Below are the entries; output exactly the lines from the one containing "Über 60'000 Artikel ständig auf Lager" through the final line, inclusive.

=== Material for this task ===

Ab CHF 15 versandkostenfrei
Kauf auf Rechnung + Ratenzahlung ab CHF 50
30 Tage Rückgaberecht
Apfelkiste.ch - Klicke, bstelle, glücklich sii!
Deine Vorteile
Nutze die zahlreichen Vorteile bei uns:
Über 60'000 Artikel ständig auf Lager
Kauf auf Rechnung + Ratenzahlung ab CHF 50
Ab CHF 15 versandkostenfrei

===

▶ Solution below:
Über 60'000 Artikel ständig auf Lager
Kauf auf Rechnung + Ratenzahlung ab CHF 50
Ab CHF 15 versandkostenfrei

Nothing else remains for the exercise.